27/04/2017 às 20h26min - Atualizada em 27/04/2017 às 20h26min

Greve geral nesta sexta deve atingir alguns setores em Uberaba

Uma greve geral está programada para acontecer em todo o território nacional ao longo desta sexta-feira (28). O ato será para impactar o setor econômico brasileiro em manifestação contra as reformas na Previdência e legislação trabalhistas, propostas pelo governo do presidente da República, Michel Temer. Em Uberaba, alguns setores serão atingidos.

A reportagem do Uberaba Popular entrou em contato com dirigentes de alguns setores, que se posicionaram sobre o assunto. Na educação, segundo a presidente do Sindicato Único dos Trabalhadores em Educação de Minas Gerais (Sind-Ute/MG), Maria Helena Gabriel, o ensino irá aderir à greve e não haverá aulas nas escolas estaduais e municipais nesta sexta-feira. Algumas escolas particulares vão funcionar normalmente. Por enquanto, e única que confirmou a paralisação nesta sexta é o Colégio Marista Diocesano.
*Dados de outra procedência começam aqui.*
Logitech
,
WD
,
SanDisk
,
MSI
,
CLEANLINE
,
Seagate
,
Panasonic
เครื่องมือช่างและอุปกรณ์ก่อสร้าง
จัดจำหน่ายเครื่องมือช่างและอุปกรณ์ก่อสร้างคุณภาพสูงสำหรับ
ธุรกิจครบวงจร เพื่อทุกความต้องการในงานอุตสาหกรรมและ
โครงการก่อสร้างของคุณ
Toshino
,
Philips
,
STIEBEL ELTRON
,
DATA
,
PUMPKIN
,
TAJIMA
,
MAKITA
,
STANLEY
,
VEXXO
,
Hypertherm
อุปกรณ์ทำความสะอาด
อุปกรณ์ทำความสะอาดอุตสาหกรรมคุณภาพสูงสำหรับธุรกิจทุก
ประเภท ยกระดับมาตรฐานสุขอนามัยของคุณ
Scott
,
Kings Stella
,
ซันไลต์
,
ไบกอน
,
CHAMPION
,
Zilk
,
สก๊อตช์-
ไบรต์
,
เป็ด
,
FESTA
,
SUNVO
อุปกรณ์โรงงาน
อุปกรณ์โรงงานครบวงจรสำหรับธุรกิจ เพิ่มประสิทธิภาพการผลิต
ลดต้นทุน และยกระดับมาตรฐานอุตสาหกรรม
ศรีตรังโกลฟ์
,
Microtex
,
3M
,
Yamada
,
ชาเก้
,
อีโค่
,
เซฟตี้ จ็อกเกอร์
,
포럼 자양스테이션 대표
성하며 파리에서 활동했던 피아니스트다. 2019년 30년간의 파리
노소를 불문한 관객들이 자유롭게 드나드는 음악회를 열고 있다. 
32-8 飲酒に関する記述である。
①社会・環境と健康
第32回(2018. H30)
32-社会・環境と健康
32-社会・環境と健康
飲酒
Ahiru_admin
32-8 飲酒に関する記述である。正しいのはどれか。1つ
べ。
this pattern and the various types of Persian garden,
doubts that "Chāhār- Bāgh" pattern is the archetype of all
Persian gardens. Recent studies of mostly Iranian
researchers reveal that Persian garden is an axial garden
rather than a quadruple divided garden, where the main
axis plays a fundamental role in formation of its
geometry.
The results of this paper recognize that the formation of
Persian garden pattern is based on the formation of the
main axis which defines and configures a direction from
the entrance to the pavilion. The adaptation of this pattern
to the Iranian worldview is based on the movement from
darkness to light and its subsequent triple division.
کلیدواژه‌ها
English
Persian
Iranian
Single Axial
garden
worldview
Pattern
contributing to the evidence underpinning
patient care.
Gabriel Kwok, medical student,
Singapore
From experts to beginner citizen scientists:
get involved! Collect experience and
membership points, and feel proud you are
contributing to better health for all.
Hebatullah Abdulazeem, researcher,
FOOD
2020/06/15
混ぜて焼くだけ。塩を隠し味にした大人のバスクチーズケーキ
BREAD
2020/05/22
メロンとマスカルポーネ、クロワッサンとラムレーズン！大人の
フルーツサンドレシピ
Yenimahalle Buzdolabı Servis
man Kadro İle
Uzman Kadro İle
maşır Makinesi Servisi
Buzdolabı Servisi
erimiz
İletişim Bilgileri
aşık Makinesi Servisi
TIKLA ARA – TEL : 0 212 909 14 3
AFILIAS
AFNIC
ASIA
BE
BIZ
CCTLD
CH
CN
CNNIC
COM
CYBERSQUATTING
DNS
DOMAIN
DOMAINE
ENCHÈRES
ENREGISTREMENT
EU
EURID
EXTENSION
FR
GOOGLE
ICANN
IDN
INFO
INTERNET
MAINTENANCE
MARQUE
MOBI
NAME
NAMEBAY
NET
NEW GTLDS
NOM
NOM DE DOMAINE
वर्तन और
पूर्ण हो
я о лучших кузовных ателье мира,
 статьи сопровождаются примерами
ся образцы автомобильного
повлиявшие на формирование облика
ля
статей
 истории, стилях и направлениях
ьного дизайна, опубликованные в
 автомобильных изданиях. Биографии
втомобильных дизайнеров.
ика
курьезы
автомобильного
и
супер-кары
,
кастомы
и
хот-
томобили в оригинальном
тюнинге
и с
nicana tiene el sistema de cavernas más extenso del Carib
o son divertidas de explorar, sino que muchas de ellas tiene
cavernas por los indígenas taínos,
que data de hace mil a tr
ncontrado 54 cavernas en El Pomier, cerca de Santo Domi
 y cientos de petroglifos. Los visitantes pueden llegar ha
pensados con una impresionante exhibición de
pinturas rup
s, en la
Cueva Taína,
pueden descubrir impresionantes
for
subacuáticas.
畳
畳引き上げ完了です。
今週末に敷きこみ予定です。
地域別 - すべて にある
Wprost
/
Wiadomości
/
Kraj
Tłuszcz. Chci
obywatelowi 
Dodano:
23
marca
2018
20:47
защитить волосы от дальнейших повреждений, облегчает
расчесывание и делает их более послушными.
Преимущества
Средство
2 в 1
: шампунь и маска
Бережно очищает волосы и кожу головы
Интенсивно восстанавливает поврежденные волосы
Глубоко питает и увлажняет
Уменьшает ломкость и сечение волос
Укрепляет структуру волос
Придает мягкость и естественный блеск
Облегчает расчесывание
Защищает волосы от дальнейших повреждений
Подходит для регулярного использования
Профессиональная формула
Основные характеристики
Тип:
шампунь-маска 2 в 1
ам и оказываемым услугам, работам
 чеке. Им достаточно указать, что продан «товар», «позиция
No transporte, o presidente do Sindicato dos Trabalhadores em Transporte Rodoviários de Uberaba e Região (STTRUR), Lutério Alves, disse à reportagem que orientou os trabalhadores a paralisarem nesta sexta, mas que a adesão será facultativa, já que os trabalhadores trabalham para outras empresas e o dia do trabalho deverá ser reposto.

Já a Superintendência de Transporte Público ainda sabe informar se o ato irá afetar a circulação dos ônibus coletivos na cidade.

O vigário geral da Arquidiocese de Uberaba, Padre Saulo Emílio Pinheiro Moraes, emitiu um comunicado dizendo que não haverá expediente na Cúria Metropolitana, no dia 28, em conformidade às manifestações que acontecerão em todo o país. As comunidades paroquiais também serão afetadas.

Os bancários da cidade também irão aderir à greve, segundo informações do Sindicato dos Bancários. As agências ficarão fechadas pela manhã e abrirão somente após às 12h, com exceção da Caixa Econômica Federal (CEF), que não irá abrir durante todo o dia. Os correios também estarão parados.

Já o presidente do Sindicato do Comércio de Uberaba (Sindicomércio), Marcelo Árabe, disse que o comércio não será atingido e que os comerciantes trabalharão normalmente. Para a Câmara de Dirigentes Lojistas de Uberaba (CDL), o setor é produtivo e quer trabalhar.

População. Em contato com alguns trabalhadores da cidade, as opiniões se dividiram e não será toda a população que irá parar ou ir às ruas no dia 28. Segundo a comerciante Luciana Machado, um dia parado corresponde a um saldo negativo na conta. “Infelizmente eu não posso parar. Do mesmo modo que muitas empresas não pararão, vai ter cliente que vai precisar de mim. Me manifesto contra, mas não posso ir às por conta disso”, disse.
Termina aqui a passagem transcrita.